Create a builder schema function
This approach uses a function carSchema(userType)that receives a string and returns a yup schema. Inside this function you can overwrite whatever attributes you need to the schemaAttributes object and then create the schema with this object:
const carSchema = (userType) => {
let schemaAttributes = {
color: yup.string().required(),
year: yup.number().required(),
motorType: yup.string(),
motorSerialNumber: yup.string(),
}// overwrite the attributes if needed
if (userType === "companyMechanic") {
schemaAttributes.motorType = yup.string().required();
schemaAttributes.motorSerialNumber = yup.string().required();
}//create and return the schema
return yup.object().shape(schemaAttributes)
};
So then, in the Formik component you have:
<Formik
validationSchema={carSchema(userType)}
initialValues={initialValues}
>
{(props) => {
let { errors } = props
return (
<Form>
<label className={errors.color && "error"}>color</label>
<Field name="color" />
{/* More inputs */}
<label className={errors.motorSerialNumber && "error"}>
motorSerialNumber
</label>
<Field name="motorSerialNumber" />
<button>Submit</button>
</Form>
);
}}
</Formik>Yes, it looks the same as in the last approach but with a cleaner code!
Pros:
- It allows handling as many schemas as you need.

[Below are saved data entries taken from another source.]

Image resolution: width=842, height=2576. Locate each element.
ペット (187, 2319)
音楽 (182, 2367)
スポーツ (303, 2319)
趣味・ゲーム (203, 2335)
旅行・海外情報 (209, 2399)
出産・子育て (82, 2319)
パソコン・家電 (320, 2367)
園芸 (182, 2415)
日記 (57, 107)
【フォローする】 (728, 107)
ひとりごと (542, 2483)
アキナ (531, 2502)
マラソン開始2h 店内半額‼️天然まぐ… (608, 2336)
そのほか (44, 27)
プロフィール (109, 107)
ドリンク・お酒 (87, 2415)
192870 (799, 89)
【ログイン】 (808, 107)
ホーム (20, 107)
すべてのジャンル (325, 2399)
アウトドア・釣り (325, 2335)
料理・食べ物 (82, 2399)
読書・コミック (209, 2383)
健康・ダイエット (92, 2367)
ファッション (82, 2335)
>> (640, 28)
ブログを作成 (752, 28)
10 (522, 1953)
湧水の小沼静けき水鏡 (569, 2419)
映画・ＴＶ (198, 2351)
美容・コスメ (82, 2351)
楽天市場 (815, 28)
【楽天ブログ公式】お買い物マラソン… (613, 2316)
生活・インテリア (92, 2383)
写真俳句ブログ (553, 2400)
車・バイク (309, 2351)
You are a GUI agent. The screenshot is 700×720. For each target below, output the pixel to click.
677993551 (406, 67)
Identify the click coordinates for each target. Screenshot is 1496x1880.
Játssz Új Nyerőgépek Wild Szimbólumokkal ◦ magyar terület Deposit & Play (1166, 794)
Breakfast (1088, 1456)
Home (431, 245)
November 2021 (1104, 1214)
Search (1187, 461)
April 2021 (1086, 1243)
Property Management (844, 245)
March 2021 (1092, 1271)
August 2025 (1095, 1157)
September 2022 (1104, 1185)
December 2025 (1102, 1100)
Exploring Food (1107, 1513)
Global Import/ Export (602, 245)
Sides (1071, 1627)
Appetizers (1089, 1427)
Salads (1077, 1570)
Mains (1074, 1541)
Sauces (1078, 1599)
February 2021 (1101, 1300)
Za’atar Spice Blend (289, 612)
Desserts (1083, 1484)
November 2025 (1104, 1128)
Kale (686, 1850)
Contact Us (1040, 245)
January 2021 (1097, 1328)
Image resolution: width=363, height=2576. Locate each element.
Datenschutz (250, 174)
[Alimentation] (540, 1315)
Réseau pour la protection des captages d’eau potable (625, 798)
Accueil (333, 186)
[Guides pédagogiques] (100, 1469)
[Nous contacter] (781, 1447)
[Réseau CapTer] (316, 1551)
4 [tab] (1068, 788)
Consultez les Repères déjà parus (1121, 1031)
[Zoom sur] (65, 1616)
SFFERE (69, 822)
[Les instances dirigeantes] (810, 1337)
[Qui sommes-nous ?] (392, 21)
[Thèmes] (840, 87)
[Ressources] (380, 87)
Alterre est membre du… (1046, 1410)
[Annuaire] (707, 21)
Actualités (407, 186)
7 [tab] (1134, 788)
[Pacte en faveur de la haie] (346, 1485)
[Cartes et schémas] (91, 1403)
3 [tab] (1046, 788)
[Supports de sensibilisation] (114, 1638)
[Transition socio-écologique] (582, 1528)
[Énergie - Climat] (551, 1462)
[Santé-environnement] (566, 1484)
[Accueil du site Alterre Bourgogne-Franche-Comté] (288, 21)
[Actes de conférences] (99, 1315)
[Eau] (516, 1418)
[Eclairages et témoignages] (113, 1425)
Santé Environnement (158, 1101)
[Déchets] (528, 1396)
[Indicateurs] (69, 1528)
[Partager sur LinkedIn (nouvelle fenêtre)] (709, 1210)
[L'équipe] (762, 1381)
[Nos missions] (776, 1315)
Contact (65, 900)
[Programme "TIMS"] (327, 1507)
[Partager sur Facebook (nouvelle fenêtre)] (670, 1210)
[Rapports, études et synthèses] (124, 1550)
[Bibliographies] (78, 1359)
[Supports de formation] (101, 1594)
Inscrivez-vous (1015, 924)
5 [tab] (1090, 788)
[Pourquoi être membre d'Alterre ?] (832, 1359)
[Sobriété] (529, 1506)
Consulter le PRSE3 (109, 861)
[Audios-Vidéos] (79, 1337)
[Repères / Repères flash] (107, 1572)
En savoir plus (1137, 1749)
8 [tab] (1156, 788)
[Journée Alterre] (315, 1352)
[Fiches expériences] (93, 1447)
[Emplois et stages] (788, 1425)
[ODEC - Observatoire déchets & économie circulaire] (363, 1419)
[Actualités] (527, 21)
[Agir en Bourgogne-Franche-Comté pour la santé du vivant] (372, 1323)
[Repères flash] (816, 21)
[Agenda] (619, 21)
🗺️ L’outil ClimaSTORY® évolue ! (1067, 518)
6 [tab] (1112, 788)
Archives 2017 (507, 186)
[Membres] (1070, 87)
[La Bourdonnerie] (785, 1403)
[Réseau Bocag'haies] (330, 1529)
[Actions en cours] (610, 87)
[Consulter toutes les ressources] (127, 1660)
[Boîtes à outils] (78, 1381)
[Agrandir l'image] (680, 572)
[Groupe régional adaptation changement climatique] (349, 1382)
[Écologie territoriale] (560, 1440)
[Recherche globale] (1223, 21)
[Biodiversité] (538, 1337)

- Better, more readable code.
- Semantically, an external function is the one responsible for creating a schema depending on the user type.
- Highly configurable schema depending on the user type or any params.
- You can configure the schema object depending on any params the function who creates the schema receives!
Conclusion
If there is a need to handle many user permissions and forms, I think the builder schema function is the best one, so you don’t end up having a lot of schemas. You can define a basic object schema inside a function and then pass some params to that function to configure the schema and return it.